FIGURE 2Schematic workflow of the actual operation in this study. DNA was isolated from the specimen and sequenced by Illumina to obtain the FASTQ file. We used KMC to obtain k-mer counts files and converted the format of the k-mer counts files to obtain the matrix, in which rows include isolates’ numbers and columns include k-mer counts. Finally, we used various machine learning algorithms to learn and obtain the prediction accuracy in the testing set.
FIGURE 3The prediction accuracy within the one two-fold dilution, essential agreement (EA), and the category agreement (CA) of all antimicrobial agents.
The AUC (Area Under Curve), sensitivity, specificity, negative predictive value (NPV), positive predictive value (PPV), very major error (VME), and major error (ME) of the prediction results of all antimicrobial agents evaluated in this study.

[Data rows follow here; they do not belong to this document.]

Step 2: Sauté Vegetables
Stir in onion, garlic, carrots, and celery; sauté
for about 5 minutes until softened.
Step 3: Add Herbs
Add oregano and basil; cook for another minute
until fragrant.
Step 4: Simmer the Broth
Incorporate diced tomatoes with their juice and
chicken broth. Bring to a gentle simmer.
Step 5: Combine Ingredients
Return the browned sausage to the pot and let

| Antimicrobial agents | AUC (%) | Sensitivity (%) | Specificity (%) | NPV (%) | PPV (%) | VME (%) | ME (%) |
| Clindamycin | 94.61 | 91.30 | 97.92 | 92.16 | 97.67 | 8.70 | 2.08 |
| Cefoxitin | 92.65 | 94.00 | 93.18 | 93.18 | 94.00 | 6.00 | 6.82 |
| Oxacillin | 94.47 | 86.96 | 80.28 | 95.00 | 58.82 | 13.04 | 20.59 |
| Levofloxacin | 88.99 | 100.00 | 88.00 | 100.00 | 67.86 | 0.00 | 12.00 |
| Trimethoprim-Sulfamethoxazole | 92.77 | 100.00 | 98.92 | 100.00 | 50.00 | 0.00 | 1.08 |
| Vancomycin | 96.13 | - | 100.00 | 100.00 | - | - | 0.00 |
| Linezolid | 82.02 | - | 100.00 | 100.00 | - | - | 0.00 |
| Erythromycin | 94.83 | 96.49 | 85.29 | 93.55 | 91.67 | 3.51 | 14.71 |
| Daptomycin | 82.24 | - | 100.00 | 100.00 | - | - | 0.00 |
| Gentamicin | 85.46 | 100.00 | 91.67 | 100.00 | 66.67 | 0.00 | 8.33 |
FIGURE 4Scatter plot of MICs of cefoxitin (FOX) and oxacillin (OXA) and specific composition of OS-MRSA. On the left, the horizontal axis is the MICs of FOX for the isolates and the vertical axis is the MICs of OXA for the isolates. The figure depicts FOX MICs versus OXA MICs for Staphylococcus aureus. Green represents methicillin-susceptible Staphylococcus aureus (MSSA) and blue represents methicillin-resistant Staphylococcus aureus (MRSA) with Staphylococcal cassette chromosome mec (SCCmec) typing. Totally, 79 isolates were resistant to FOX and susceptible to OXA (OS-MRSA). The specific composition of these 79 isolates is shown in the table on the right; there were 56 ST59 isolates, accounting for the vast majority of OS-MRSA.
FIGURE 5Schematic workflow of this study. Traditional microbial identification and antimicrobial agent susceptibility rely on microbial culture technology, which is time-consuming and requires 4 days to obtain the antimicrobial susceptibility report. This study used whole genome sequencing and was 6-h faster than routine clinical testing.